Yasin ve Bruma’nın gününde olmaması da oyun kurgusunu bozan bir diğer faktördü. Melo’nun sakatlıktan sonra forma girmemiş olması, Sneijder’in al-ver yapacak partner bulamamasından ötürü etkisiz kalması Galatasaray’ın akordunu bozdu. Chedjou’nun Konya’nın bulduğu pozisyonlarda başrol oynadığını ve son derece dengesiz ve yetersiz bir savunmacı olduğunu birkez daha belgelediğini de söylemeliyiz. Muslera takımı taşımaya devam ediyor.

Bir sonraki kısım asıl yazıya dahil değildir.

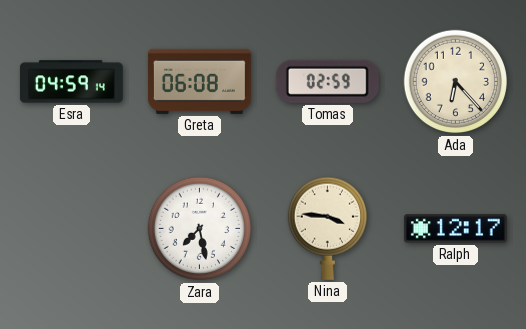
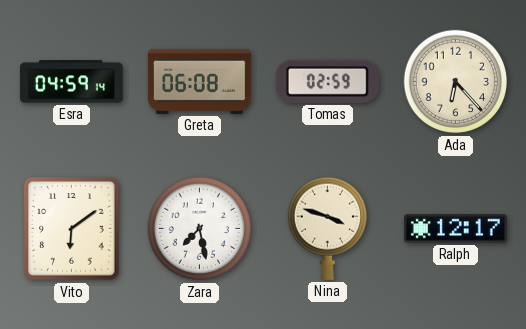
Vito: none -> 6:09
Nina: 3:46 -> 3:48
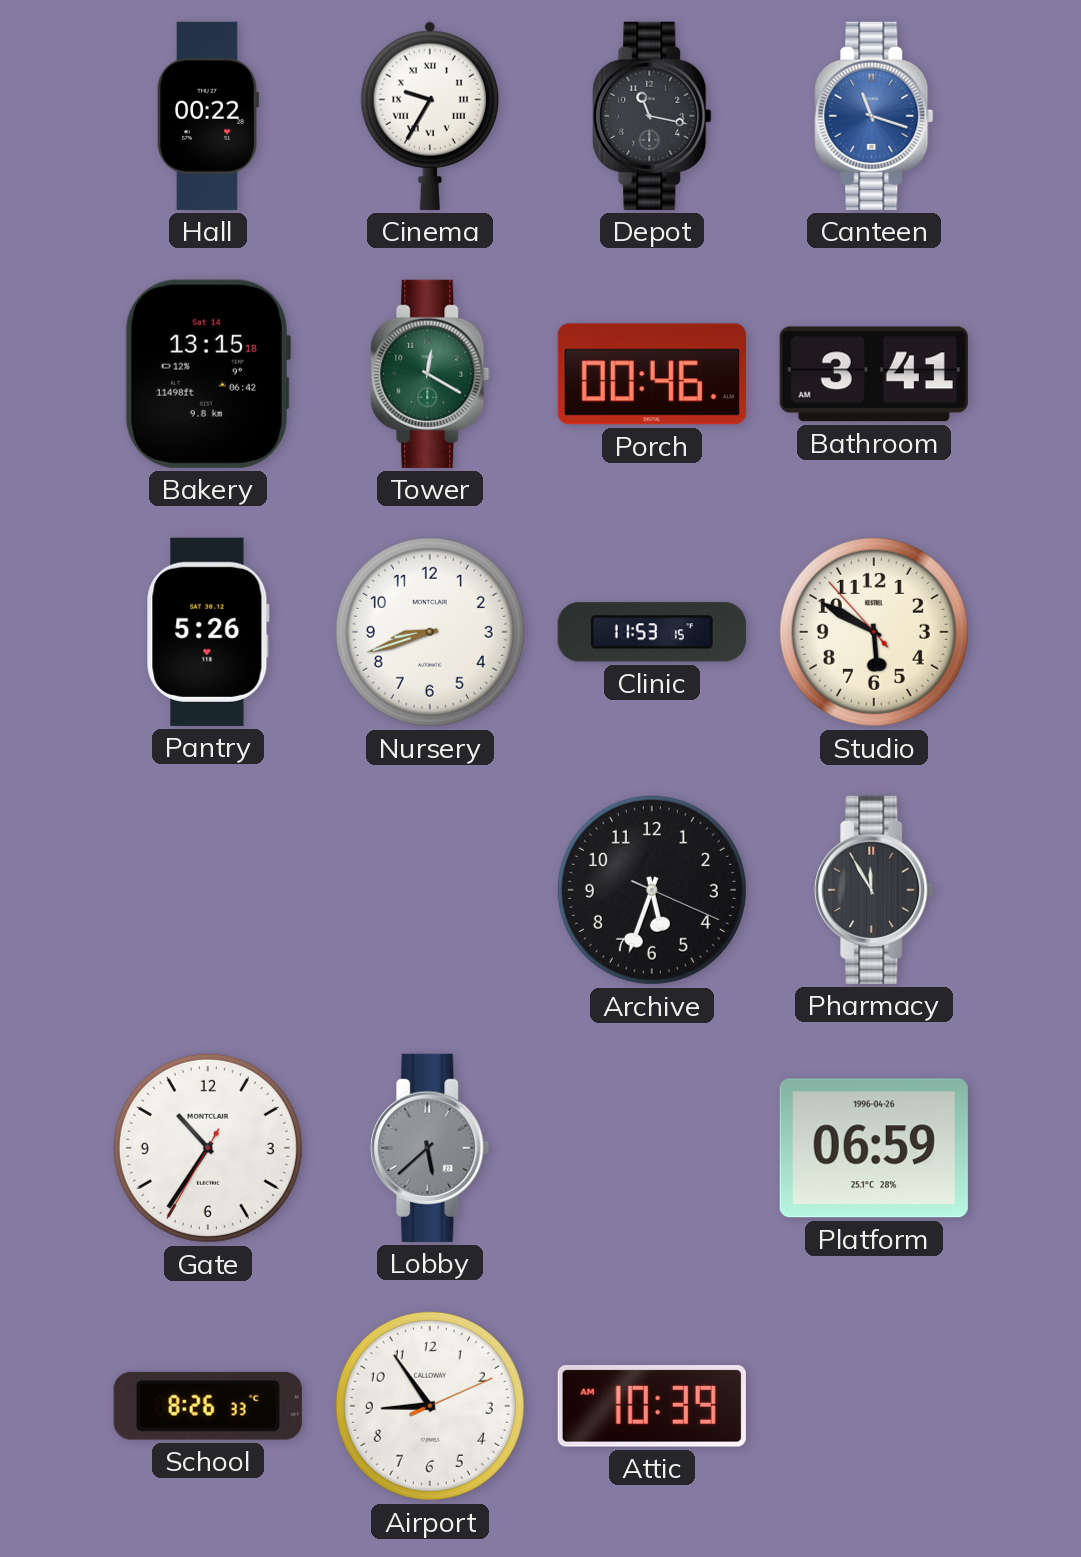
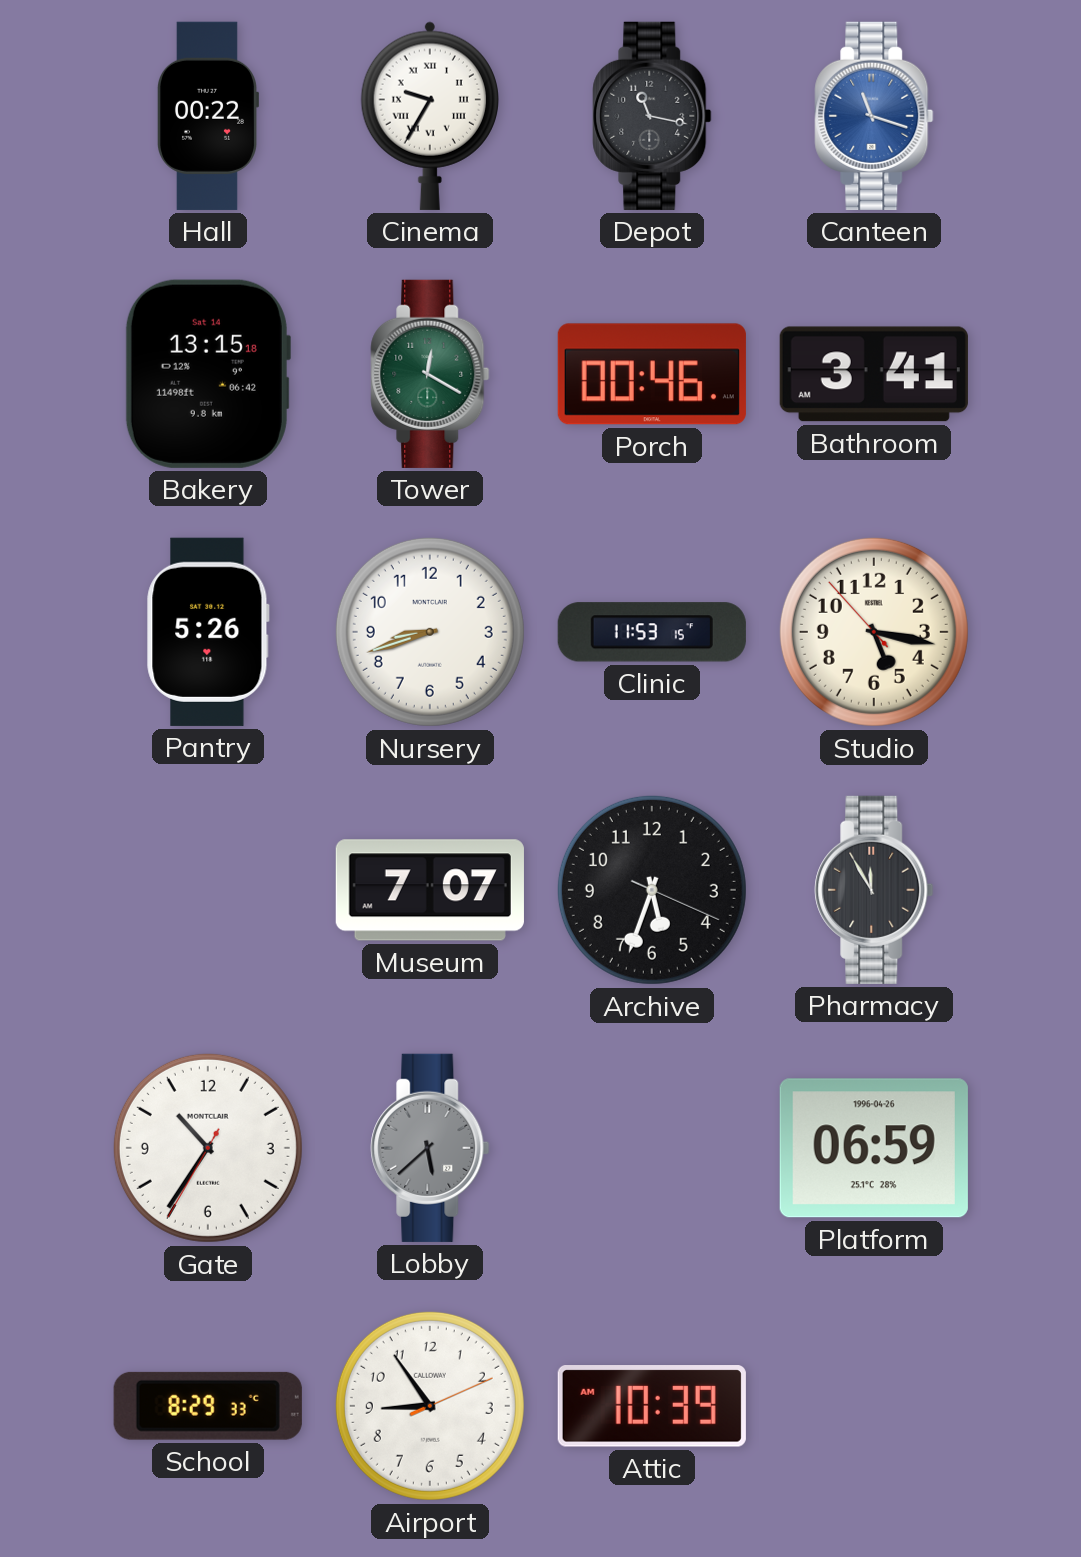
Studio: 5:49 -> 5:16
Museum: none -> 7:07
School: 8:26 -> 8:29
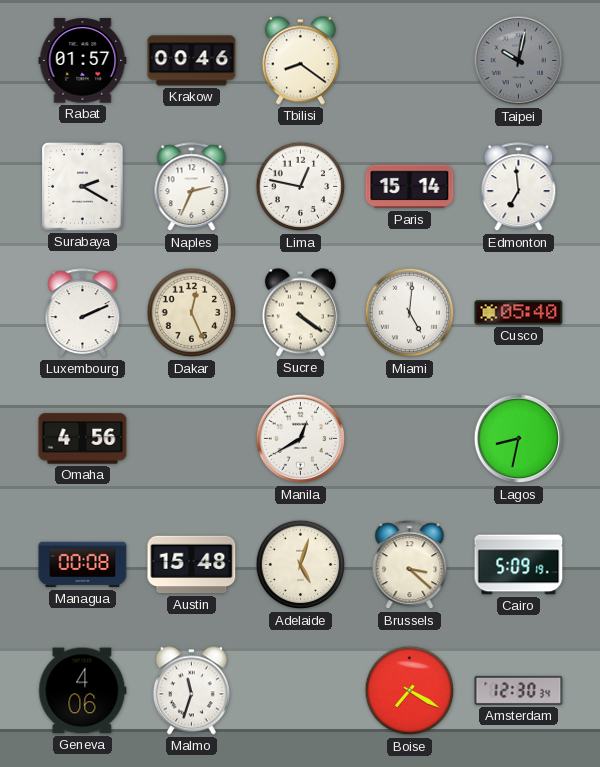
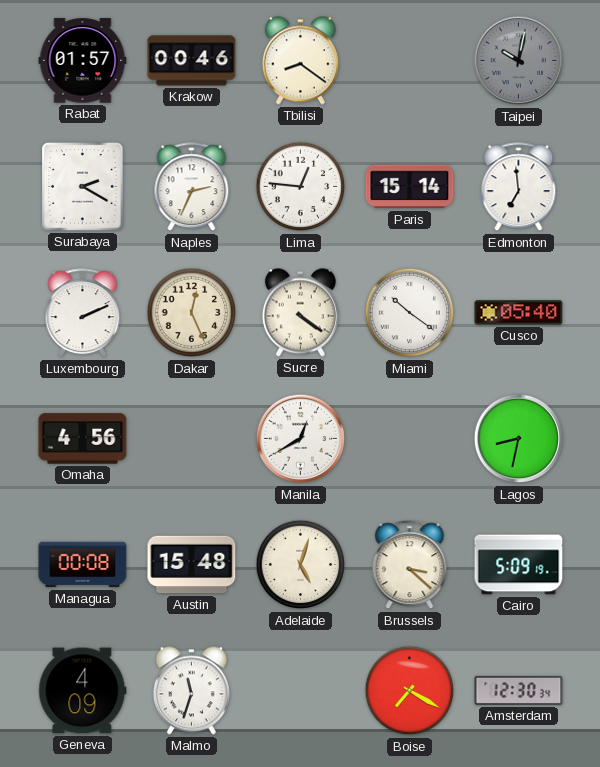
Lima: 12:47 -> 12:46
Miami: 5:01 -> 10:21
Geneva: 4:06 -> 4:09
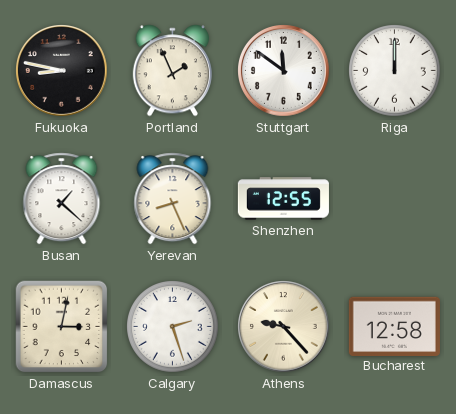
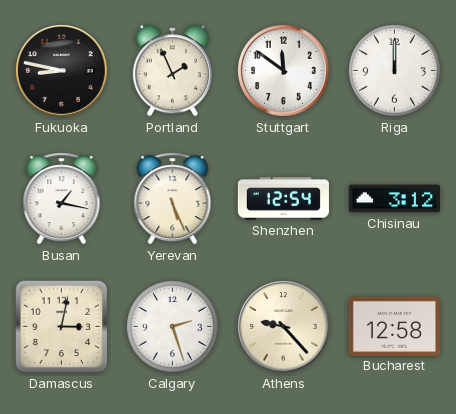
Busan: 1:22 -> 1:17
Yerevan: 8:26 -> 5:26
Shenzhen: 12:55 -> 12:54
Chisinau: none -> 3:12
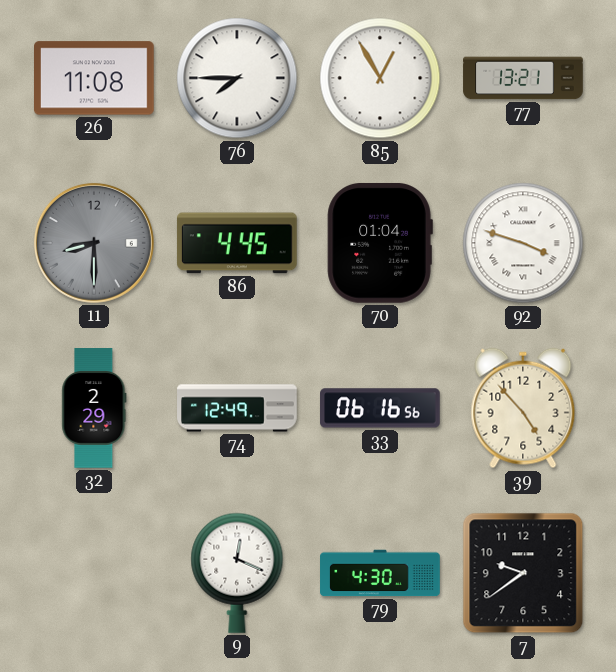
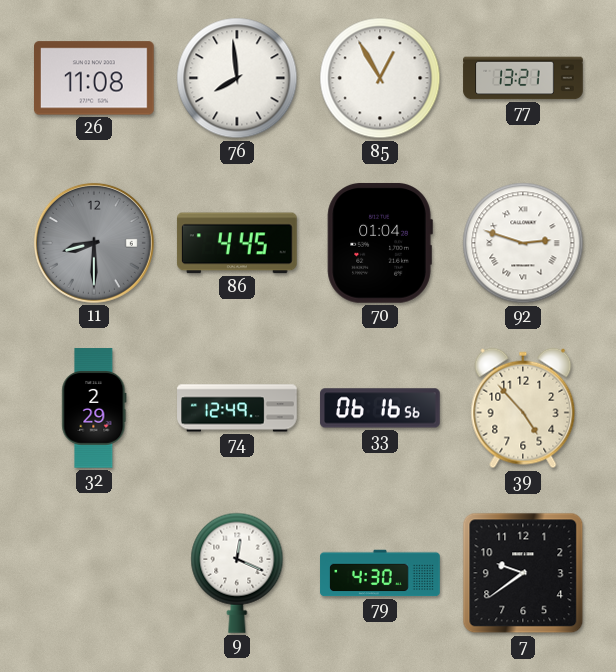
76: 7:45 -> 7:59
92: 3:48 -> 2:48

Kaptan Selçuk yine yorulmak bilmiyor ve asla vazgeçmiyor. Gemisini kurtardı ve bu O’na yakıştı. Burak bozuktu. Olcan savunma anlayışı, bölgesini kapatma ve yüksek yan topları kesmede başarılıydı. Hücumu da forse etti, tempoluydu. Emre Çolak oyuna girdikten sonra beklenen etkinliği sağlayamadı. Hamza hocanın haftalardır 2.yarılara, ilkyarı dökülen oyuncularla çıkması ve değişiklik yapmamakta ısrar etmesi de dikkatlerden kaçmamalı.
Sonuç itibariyle bu akşam Galatasaray takımı tempo, ritim, paslaşma, yardımlaşma, baskı kurma, kanat kombinasyonları ve pozisyon yaratma açılarından etkili olamadı. Tamamen azminin tetiklediği şansla maçı kazandı. Mutluluğun verdiği derin bir şüphe taraftarlarının akıllarına kazındı.